A Conservative world order
In case Vic Toews’ Internet thought police come to roust me out of bed in the middle of the night to grill me on why I posted yet another picture of my dog on Facebook or on my predilection for trying to up the bids on Auctionnet, much of this column comes from the CBC’s Terry Milewski.
So, get him instead. What’s that you say? When they came for me there was no one left to stand up for me.
If you get a chance, read Milewski’s analysis of the Conservative government’s online surveillance bill. It’s very well done.
Toews, the public safety minister, has gained a considerable amount of notoriety for suggesting that Canadians are either with the government or the child pornographers on this issue. And now Toews is getting some threats, likely from child pornographers who don’t like being lumped in with the terrorist enemies of Canada who are opposing the Northern Gateway pipeline.
As the politics of division plays out in Ottawa, Canadians should really take a look deeper down into the guts of the Internet surveillance bill because, unlike what usually happens in the nation’s capital, it affects every Canadian who has a computer or smartphone and has an online presence.

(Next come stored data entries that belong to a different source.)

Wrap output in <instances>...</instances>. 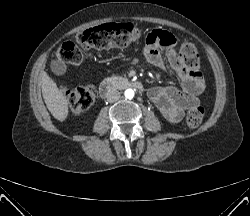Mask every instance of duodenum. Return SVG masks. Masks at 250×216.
Segmentation results:
<instances>
[{
    "label": "duodenum",
    "instance_id": "duodenum-1",
    "mask_svg": "<svg viewBox=\"0 0 250 216\" xmlns=\"http://www.w3.org/2000/svg\"><path fill=\"white\" fill-rule=\"evenodd\" d=\"M128 87H136L142 89V85L139 82H132L124 78H108L100 84L99 93L101 97L105 98L116 89H123Z\"/></svg>",
    "mask_w": 250,
    "mask_h": 216
}]
</instances>
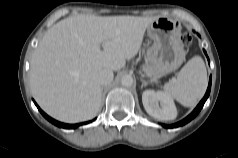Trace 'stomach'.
<instances>
[{
    "mask_svg": "<svg viewBox=\"0 0 238 158\" xmlns=\"http://www.w3.org/2000/svg\"><path fill=\"white\" fill-rule=\"evenodd\" d=\"M147 34L153 44L147 50L146 63L154 70V75L162 77L177 70L186 52L176 22L169 18H157L147 27Z\"/></svg>",
    "mask_w": 238,
    "mask_h": 158,
    "instance_id": "stomach-1",
    "label": "stomach"
}]
</instances>
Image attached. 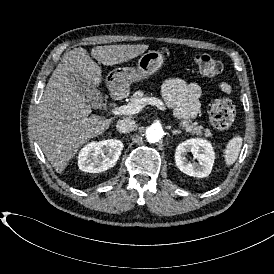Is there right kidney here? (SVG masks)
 <instances>
[{
  "label": "right kidney",
  "mask_w": 274,
  "mask_h": 274,
  "mask_svg": "<svg viewBox=\"0 0 274 274\" xmlns=\"http://www.w3.org/2000/svg\"><path fill=\"white\" fill-rule=\"evenodd\" d=\"M123 147L122 141L118 139L92 141L80 150L78 167L88 173L106 171L116 164Z\"/></svg>",
  "instance_id": "obj_1"
}]
</instances>
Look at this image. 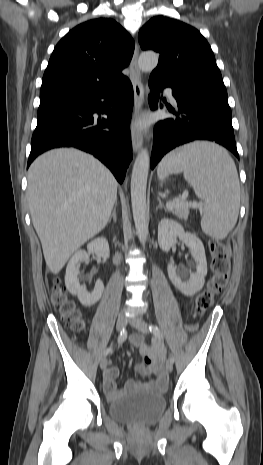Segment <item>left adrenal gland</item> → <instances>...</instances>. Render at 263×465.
I'll return each instance as SVG.
<instances>
[{
    "instance_id": "obj_1",
    "label": "left adrenal gland",
    "mask_w": 263,
    "mask_h": 465,
    "mask_svg": "<svg viewBox=\"0 0 263 465\" xmlns=\"http://www.w3.org/2000/svg\"><path fill=\"white\" fill-rule=\"evenodd\" d=\"M158 203H159V204H158V206L156 207V210L162 209V208H163L165 211H167L166 207L162 204L160 197H158Z\"/></svg>"
}]
</instances>
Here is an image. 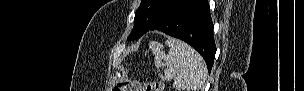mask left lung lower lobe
Instances as JSON below:
<instances>
[{
  "label": "left lung lower lobe",
  "instance_id": "1",
  "mask_svg": "<svg viewBox=\"0 0 304 91\" xmlns=\"http://www.w3.org/2000/svg\"><path fill=\"white\" fill-rule=\"evenodd\" d=\"M213 28L206 0H172L149 30H161L191 45L204 58L210 73L216 53Z\"/></svg>",
  "mask_w": 304,
  "mask_h": 91
}]
</instances>
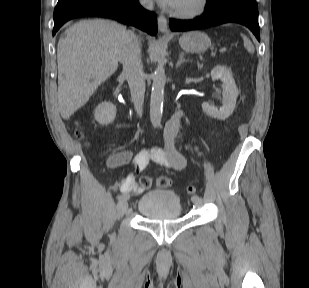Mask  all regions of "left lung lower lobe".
<instances>
[{"label": "left lung lower lobe", "mask_w": 309, "mask_h": 288, "mask_svg": "<svg viewBox=\"0 0 309 288\" xmlns=\"http://www.w3.org/2000/svg\"><path fill=\"white\" fill-rule=\"evenodd\" d=\"M237 22L247 26L260 41L258 10L255 0H216L207 3L206 11L195 20H170L173 31H189Z\"/></svg>", "instance_id": "1"}]
</instances>
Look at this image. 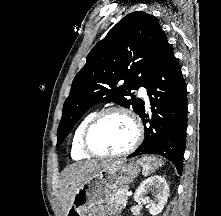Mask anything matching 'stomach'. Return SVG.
<instances>
[{
  "mask_svg": "<svg viewBox=\"0 0 221 216\" xmlns=\"http://www.w3.org/2000/svg\"><path fill=\"white\" fill-rule=\"evenodd\" d=\"M138 164L125 159L107 164L91 175L73 193L65 216H86L97 206L109 203L114 193L132 182L139 173Z\"/></svg>",
  "mask_w": 221,
  "mask_h": 216,
  "instance_id": "obj_1",
  "label": "stomach"
}]
</instances>
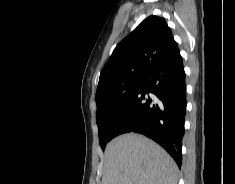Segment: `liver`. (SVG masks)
I'll list each match as a JSON object with an SVG mask.
<instances>
[{"label":"liver","mask_w":235,"mask_h":184,"mask_svg":"<svg viewBox=\"0 0 235 184\" xmlns=\"http://www.w3.org/2000/svg\"><path fill=\"white\" fill-rule=\"evenodd\" d=\"M102 184H177L178 168L158 144L140 134H123L105 150Z\"/></svg>","instance_id":"6515ba94"}]
</instances>
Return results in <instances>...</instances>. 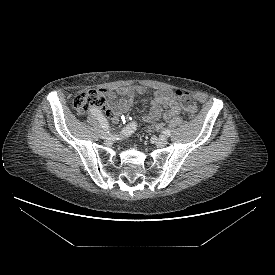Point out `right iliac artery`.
Wrapping results in <instances>:
<instances>
[{"mask_svg":"<svg viewBox=\"0 0 275 275\" xmlns=\"http://www.w3.org/2000/svg\"><path fill=\"white\" fill-rule=\"evenodd\" d=\"M90 113L92 115H94V117L97 118V120L99 121L100 123V126L105 130V131H108V133L110 132L109 131V124L107 122V120L105 119L104 115L97 109L95 108H91L90 109ZM136 123L135 122H132L130 124H128L126 127H124L121 132H120V135L121 136H129L131 135L135 130H136Z\"/></svg>","mask_w":275,"mask_h":275,"instance_id":"1","label":"right iliac artery"}]
</instances>
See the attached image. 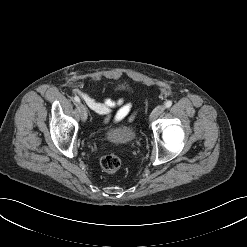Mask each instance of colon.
<instances>
[{
  "label": "colon",
  "mask_w": 247,
  "mask_h": 247,
  "mask_svg": "<svg viewBox=\"0 0 247 247\" xmlns=\"http://www.w3.org/2000/svg\"><path fill=\"white\" fill-rule=\"evenodd\" d=\"M100 165L105 172L115 173L121 166V160L115 154H108L101 158Z\"/></svg>",
  "instance_id": "colon-1"
}]
</instances>
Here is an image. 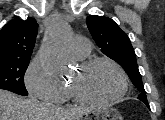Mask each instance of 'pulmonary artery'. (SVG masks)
Masks as SVG:
<instances>
[{"mask_svg": "<svg viewBox=\"0 0 165 120\" xmlns=\"http://www.w3.org/2000/svg\"><path fill=\"white\" fill-rule=\"evenodd\" d=\"M67 51L75 59H83L90 52V44L85 38L76 36L68 43Z\"/></svg>", "mask_w": 165, "mask_h": 120, "instance_id": "1", "label": "pulmonary artery"}]
</instances>
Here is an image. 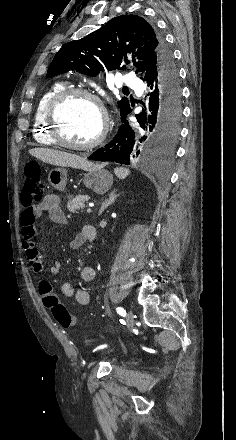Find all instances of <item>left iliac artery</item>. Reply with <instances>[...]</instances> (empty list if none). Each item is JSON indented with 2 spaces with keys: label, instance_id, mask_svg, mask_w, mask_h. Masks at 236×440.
<instances>
[{
  "label": "left iliac artery",
  "instance_id": "1",
  "mask_svg": "<svg viewBox=\"0 0 236 440\" xmlns=\"http://www.w3.org/2000/svg\"><path fill=\"white\" fill-rule=\"evenodd\" d=\"M117 313L120 314L121 316L125 317L126 316V310L122 307H117L116 309ZM107 345H101L99 347H97V349H102L105 348Z\"/></svg>",
  "mask_w": 236,
  "mask_h": 440
}]
</instances>
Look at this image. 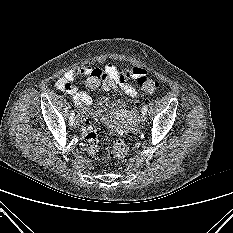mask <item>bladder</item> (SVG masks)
I'll list each match as a JSON object with an SVG mask.
<instances>
[{
	"label": "bladder",
	"instance_id": "bladder-1",
	"mask_svg": "<svg viewBox=\"0 0 233 233\" xmlns=\"http://www.w3.org/2000/svg\"><path fill=\"white\" fill-rule=\"evenodd\" d=\"M124 107V104L119 99L101 97L96 103L94 115L96 118L104 120L107 119L112 113Z\"/></svg>",
	"mask_w": 233,
	"mask_h": 233
}]
</instances>
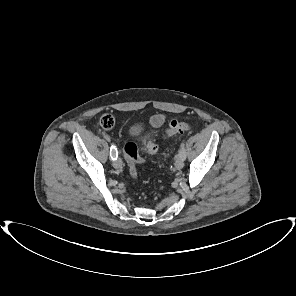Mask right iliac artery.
Wrapping results in <instances>:
<instances>
[{
  "label": "right iliac artery",
  "instance_id": "obj_1",
  "mask_svg": "<svg viewBox=\"0 0 296 296\" xmlns=\"http://www.w3.org/2000/svg\"><path fill=\"white\" fill-rule=\"evenodd\" d=\"M117 156H118L117 148L114 145H112L110 149V157L112 160H116Z\"/></svg>",
  "mask_w": 296,
  "mask_h": 296
}]
</instances>
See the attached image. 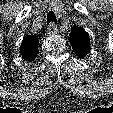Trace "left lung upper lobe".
Returning <instances> with one entry per match:
<instances>
[{
    "label": "left lung upper lobe",
    "mask_w": 113,
    "mask_h": 113,
    "mask_svg": "<svg viewBox=\"0 0 113 113\" xmlns=\"http://www.w3.org/2000/svg\"><path fill=\"white\" fill-rule=\"evenodd\" d=\"M70 44L79 58H84L90 52L89 34L82 28H71L69 37Z\"/></svg>",
    "instance_id": "left-lung-upper-lobe-1"
}]
</instances>
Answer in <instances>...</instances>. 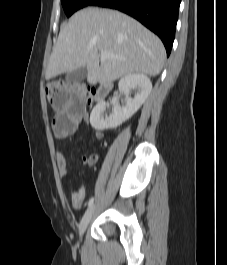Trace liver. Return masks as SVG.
Returning <instances> with one entry per match:
<instances>
[{
  "mask_svg": "<svg viewBox=\"0 0 227 265\" xmlns=\"http://www.w3.org/2000/svg\"><path fill=\"white\" fill-rule=\"evenodd\" d=\"M101 51L114 57L100 62ZM165 56L161 40L132 17L114 10L87 8L62 25L45 78L50 80L82 66L87 68L91 85L133 73L157 76Z\"/></svg>",
  "mask_w": 227,
  "mask_h": 265,
  "instance_id": "6515ba94",
  "label": "liver"
}]
</instances>
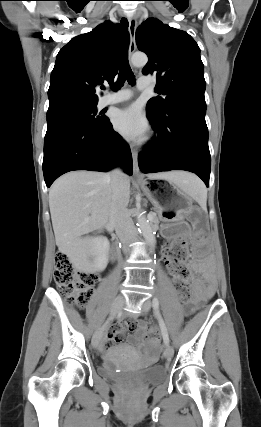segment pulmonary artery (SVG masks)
I'll list each match as a JSON object with an SVG mask.
<instances>
[{
    "mask_svg": "<svg viewBox=\"0 0 261 427\" xmlns=\"http://www.w3.org/2000/svg\"><path fill=\"white\" fill-rule=\"evenodd\" d=\"M152 85V81L149 78L142 77L138 81V88L140 90H145L150 88ZM132 97L131 90L125 89L122 91H119L117 93H113L110 95H107L103 97L99 103L100 107H107L109 105L121 103L124 101L129 100Z\"/></svg>",
    "mask_w": 261,
    "mask_h": 427,
    "instance_id": "e3ab8cb5",
    "label": "pulmonary artery"
}]
</instances>
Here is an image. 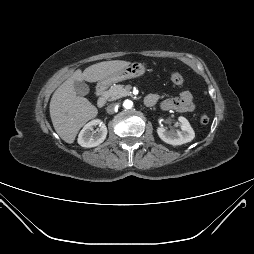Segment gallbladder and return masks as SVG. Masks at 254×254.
I'll list each match as a JSON object with an SVG mask.
<instances>
[{
	"label": "gallbladder",
	"instance_id": "bac80fb5",
	"mask_svg": "<svg viewBox=\"0 0 254 254\" xmlns=\"http://www.w3.org/2000/svg\"><path fill=\"white\" fill-rule=\"evenodd\" d=\"M75 92L79 96H85L89 93V86L84 82L76 81L74 83Z\"/></svg>",
	"mask_w": 254,
	"mask_h": 254
}]
</instances>
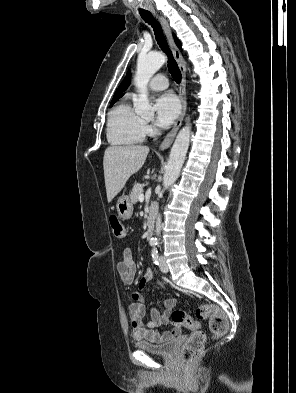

“To date, much of the commentary has focused on one aspect of this change: the fact that information identifying Internet users must be disclosed to the government, upon demand and without a warrant, by Internet service providers, or ISPs,” writes Milewski. “Those facts include your name, address, phone number, e-mail address and IP address – the latter being the unique code identifying your computer so that a webpage you click on is sent to you, not someone else.”
Currently disclosing that information is voluntary or, if police are hot on the trail of one of Toews’ child pornographers, a warrant is needed. If the bill passes, your Internet service provider will be required to provide your information without a warrant or reason.
And it gets better.
“Among other things, the bill requires ISPs to install surveillance technology and software to enable monitoring of phone and Internet traffic. Section 34 is there to make sure ISPs comply. So what, exactly, does it say? Essentially, it says that government agents may enter an ISP when they wish, without a warrant, and demand to see absolutely everything – including all data anywhere on the network – and to copy it all.
“First, Section 33 tells us that, ‘The Minister may designate persons or classes of persons as inspectors for the purposes of the administration and enforcement of this Act.’”
In other words, it’s not the police that will have the power to root around your Internet usage, it’ll be someone from government and, oh yes, they’ll be here to help. And in case you think the references to George Orwell and 1984 are too far-fetched for today’s enlightened society:
“The inspectors may ‘enter any place owned by, or under the control of, any telecommunications service provider in which the inspector has reasonable grounds to believe there is any document, information, transmission apparatus, telecommunications facility or any other thing to which this Act applies.’”
And it still gets better (more frightening, actually). The inspector, who may, or not be a Conservative party henchman, can then copy “any information in the form of a printout, or other intelligible output, and remove the printout, or other output, for examination or copying.”
The coup de grace, of course, is that the inquisitors … er, inspectors, can even use your computer to e-mail that damning NDP membership form on your computer to Master Control.
This from the folks who were positively giddy last week for striking down the long gun registry which was “an invasion of privacy and made criminals out of law-abiding Canadians,” and from the folks who turfed the long form census because it was an invasion of privacy.
And, this just in … the word ‘hypocrisy’ has just been removed from all Canadian dictionaries.